Tiger Woods finally had something to smile about after leading the US team to victory over the Internationals in the Presidents Cup golf at the Royal Melbourne Golf Club here Sunday.
Woods, who has failed to win any tournament after his high profile divorce with Elin Nordegren last June, beat Australian Aaron Baddeley four and three to push the US beyond the 17.5 points needed to claim their seventh Presidents Cup against the Greg Norman-led non-European Internationals. The US won 19-15.
Earlier, Jim Furyk blew the field away becoming only the fourth player to win all five matches. US captain Fred Couples decision to enlist Woods in the team bore fruit as the American was hardly challenged in his final singles against Baddeley. Couples had been criticised for his decision to choose Woods over Keegan Bradley for the tournament down under.
Couples said Woods was ready to go all week at Royal Melbourne.
"He was ready for a month," Couples said. "Certainly, I couldn't answer how he was going to play, but this week I think he showed to himself that his swing is back and he's healthy, and that's more important to me. Obviously, we want to win the cup, but's more important for me to have people realize that he can play the game," Couples was quoted saying by the official PGA website.
The US team put up a dominant performance the entire week and going into the final day led the Internationals by four points and in the end it proved too much the Internationals.

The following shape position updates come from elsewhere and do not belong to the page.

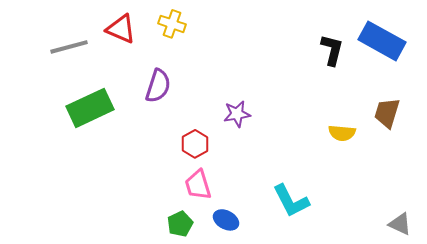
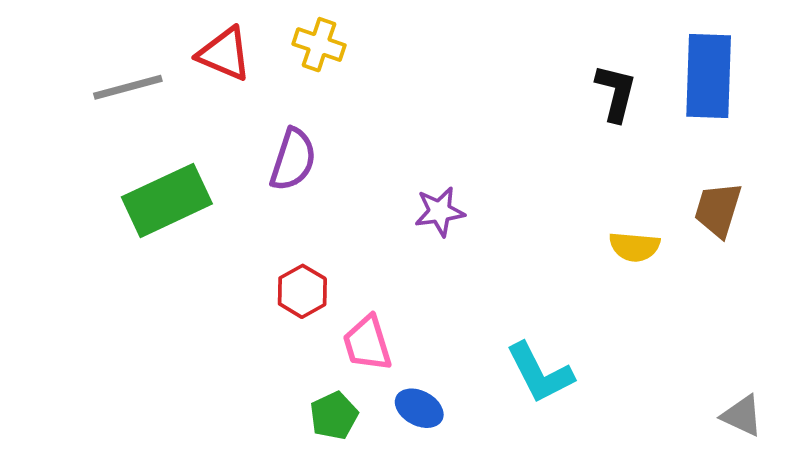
blue rectangle: (382, 41) -> (709, 76), turned 63
red hexagon: (195, 144) -> (302, 291), moved

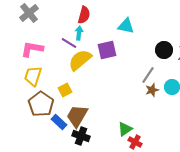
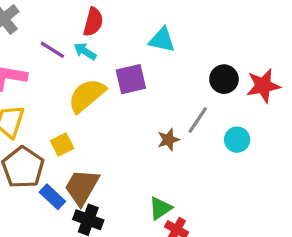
cyan arrow: (79, 33) -> (85, 51), turned -64
purple line: (69, 43) -> (52, 50), moved
brown star: (152, 90) -> (168, 140), moved

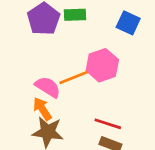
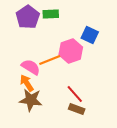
blue square: (128, 23) -> (90, 35), moved
red line: (108, 124) -> (75, 94), turned 30

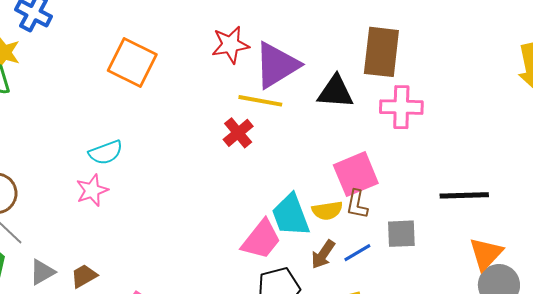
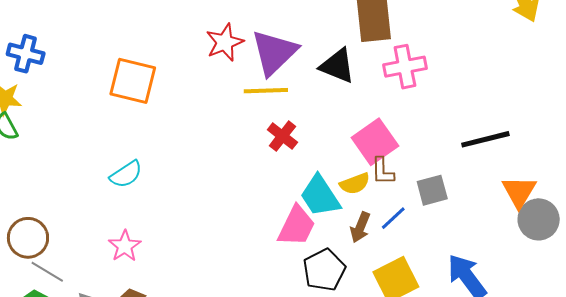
black triangle: (335, 92) -> (337, 66), turned 30
red cross: (238, 133) -> (282, 136), moved
pink star: (92, 190) -> (125, 246), moved

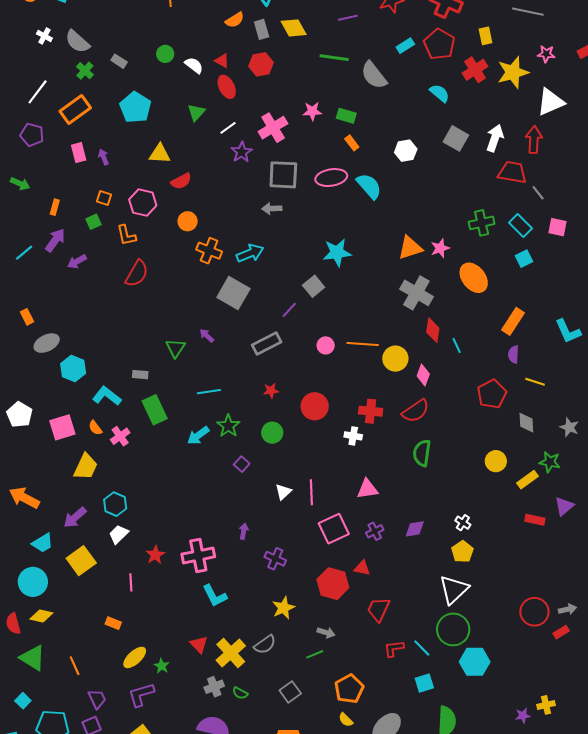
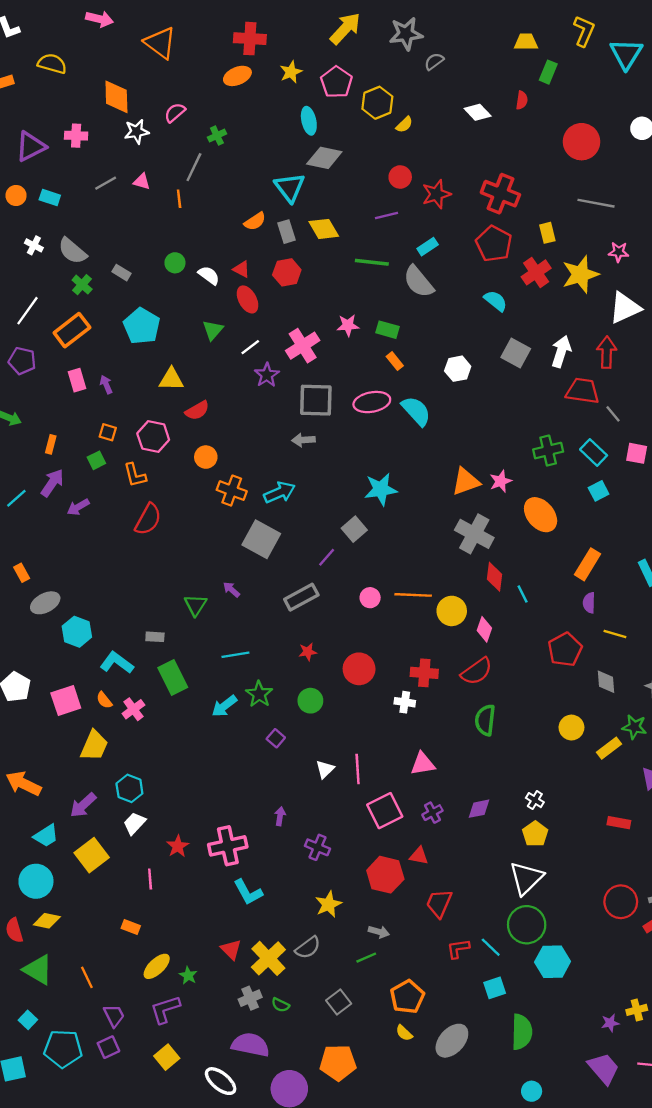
cyan rectangle: (405, 46) -> (428, 247), moved
red rectangle: (535, 520) -> (619, 823), moved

"He (Woods) stepped up to the plate. He putted extremely well," Norman said. "Any player hates to see another great player struggle, because we all know what it's like to go through the ins and outs of the game.
At the end of the day, you want to see the player who has dominated the game come back," Norman said.
But Norman stuck by his criticism of Fred Couples for picking Tiger Woods, even though the 14-times major champion claimed the winning point.
"I still probably would have gone for Keegan Bradley because he won the U.S. PGA," Norman said of the American, who many felt unlucky to be overlooked, even if it was for the modern game's greatest player.